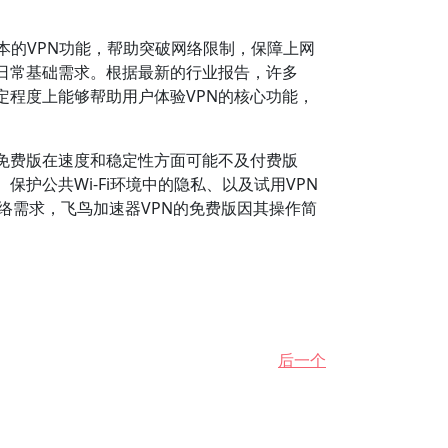
本的VPN功能，帮助突破网络限制，保障上网
日常基础需求。根据最新的行业报告，许多
定程度上能够帮助用户体验VPN的核心功能，
免费版在速度和稳定性方面可能不及付费版
公共Wi-Fi环境中的隐私、以及试用VPN
网络需求，飞鸟加速器VPN的免费版因其操作简
后一个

═══

WORK TO BE COMPLETED → All lines from the one with "日常基础需求。根据最新的行业报告，许多" to the end of the material above should be copied exactly, both ends included, and nothing else.

RESPONSE AREA →
日常基础需求。根据最新的行业报告，许多
定程度上能够帮助用户体验VPN的核心功能，
免费版在速度和稳定性方面可能不及付费版
公共Wi-Fi环境中的隐私、以及试用VPN
网络需求，飞鸟加速器VPN的免费版因其操作简
后一个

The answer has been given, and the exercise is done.